BuzzFeed posted a net loss from continuing operations of -$6.5 million, or -$0.18 per share, for the quarter ended June 30, 2024. This marks a significant improvement from the -$22.5 million loss reported in the same period last year. Revenue fell 24% year-over-year to $46.9 million, in line with the company's previous guidance.

Despite the overall revenue decline, BuzzFeed saw growth in two of its highest-margin revenue streams. Programmatic advertising revenues increased 3% YoY to $16.0 million, while affiliate commerce revenues grew 9% YoY to $10.4 million.

"Our strong performance in Q2 marks a turning point we've been working toward for the past two years," said Jonah Peretti, BuzzFeed Founder & CEO. "We are beginning to see the benefits of our investment in a differentiated technology platform that allows us to accelerate AI product development, make our sites and apps more interactive and personalized, and increase the amount of content our team and audience can create using AI-powered tools."

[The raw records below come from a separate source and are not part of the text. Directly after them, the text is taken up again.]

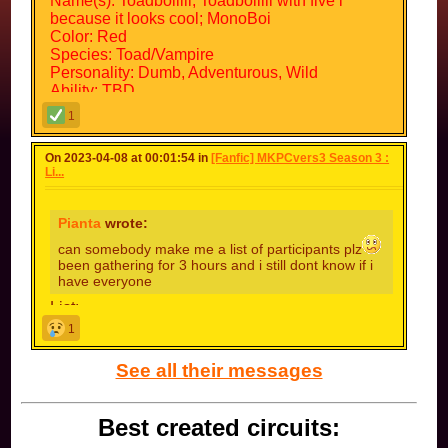
Name(s): Toadboiiiii; Toadboiiiii with five i
because it looks cool; MonoBoi
Color: Red
Species: Toad/Vampire
Personality: Dumb, Adventurous, Wild
Ability: TBD
Faction Name: c0nn3cti0n l0st
1
Faction Values: Protection of beings from other
dimensions
On 2023-04-08 at 00:01:54 in
[Fanfic] MKPCvers3 Season 3 :
Possible Allies: Everyone
Li...
Possible Enemies: Everyone except Blue Toad
(TBD = to be determined)
Pianta
wrote:
can somebody make me a list of participants plz
been gathering for 3 hours and i still dont know if i
have everyone
List:
krazykay
1
fiery
nydge
See all their messages
max
osc-omb
jey
Best created circuits:
master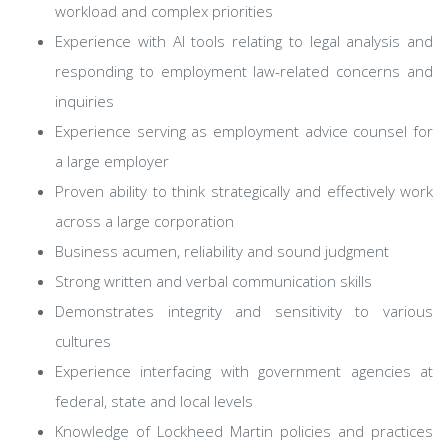
workload and complex priorities
Experience with AI tools relating to legal analysis and
responding to employment law-related concerns and
inquiries
Experience serving as employment advice counsel for
a large employer
Proven ability to think strategically and effectively work
across a large corporation
Business acumen, reliability and sound judgment
Strong written and verbal communication skills
Demonstrates integrity and sensitivity to various
cultures
Experience interfacing with government agencies at
federal, state and local levels
Knowledge of Lockheed Martin policies and practices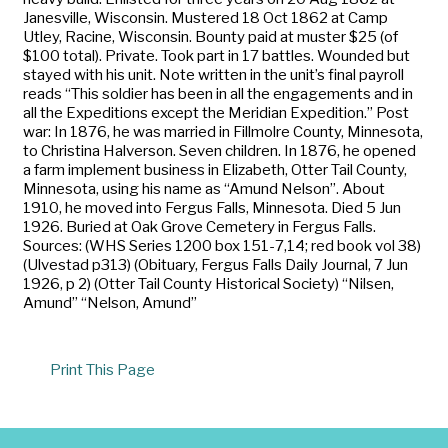
Janesville, Wisconsin. Mustered 18 Oct 1862 at Camp
Utley, Racine, Wisconsin. Bounty paid at muster $25 (of
$100 total). Private. Took part in 17 battles. Wounded but
stayed with his unit. Note written in the unit’s final payroll
reads “This soldier has been in all the engagements and in
all the Expeditions except the Meridian Expedition.” Post
war: In 1876, he was married in Fillmolre County, Minnesota,
to Christina Halverson. Seven children. In 1876, he opened
a farm implement business in Elizabeth, Otter Tail County,
Minnesota, using his name as “Amund Nelson”. About
1910, he moved into Fergus Falls, Minnesota. Died 5 Jun
1926. Buried at Oak Grove Cemetery in Fergus Falls.
Sources: (WHS Series 1200 box 151-7,14; red book vol 38)
(Ulvestad p313) (Obituary, Fergus Falls Daily Journal, 7 Jun
1926, p 2) (Otter Tail County Historical Society) “Nilsen,
Amund” “Nelson, Amund”
Print This Page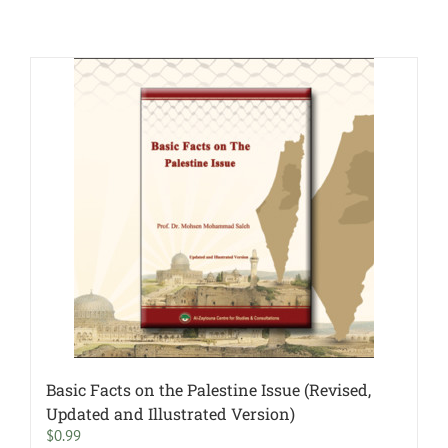
Basic Facts on the Palestine Issue (Revised,
Updated and Illustrated Version)
$
0.99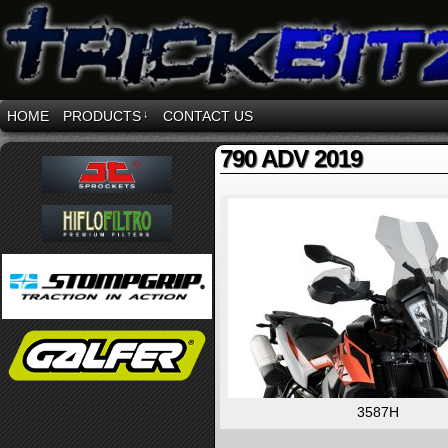
HOME
PRODUCTS
↓
CONTACT US
790 ADV 2019
3587H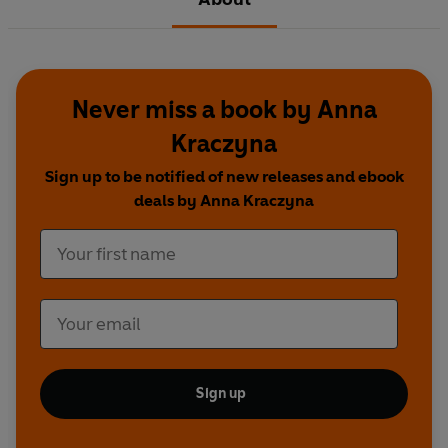
Never miss a book by Anna
Kraczyna
Sign up to be notified of new releases and ebook
deals by Anna Kraczyna
Sign up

The company's focus on AI-driven engagement appears to be yielding results. BuzzFeed was the only digital media company in its competitive set to grow audience time spent in Q2 compared to Q1, according to Comscore data cited in the earnings release.

Looking ahead, BuzzFeed expects third-quarter revenue between $58 million and $63 million, representing a range of 3% lower to 5% higher than the third quarter of 2023. The company also anticipates Adjusted EBITDA of $6 million to $11 million for Q3, approximately $8 million higher year-over-year at the midpoint.